TASK DIRECTIONS:
Once you reach the line holding "Excellentbeurs Ahoy", write out that line and every later one exactly, ending with the last line of the data; write nothing else.

AVAILABLE DATA:
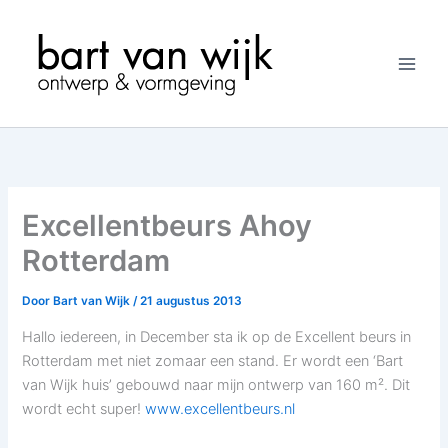
Ga
naar
de
inhoud
Excellentbeurs Ahoy
Rotterdam
Door
Bart van Wijk
/
21 augustus 2013
Hallo iedereen, in December sta ik op de Excellent beurs in
Rotterdam met niet zomaar een stand. Er wordt een ‘Bart
van Wijk huis’ gebouwd naar mijn ontwerp van 160 m². Dit
wordt echt super!
www.excellentbeurs.nl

EXERCISE RESPONSE:
Excellentbeurs Ahoy
Rotterdam
Door
Bart van Wijk
/
21 augustus 2013
Hallo iedereen, in December sta ik op de Excellent beurs in
Rotterdam met niet zomaar een stand. Er wordt een ‘Bart
van Wijk huis’ gebouwd naar mijn ontwerp van 160 m². Dit
wordt echt super!
www.excellentbeurs.nl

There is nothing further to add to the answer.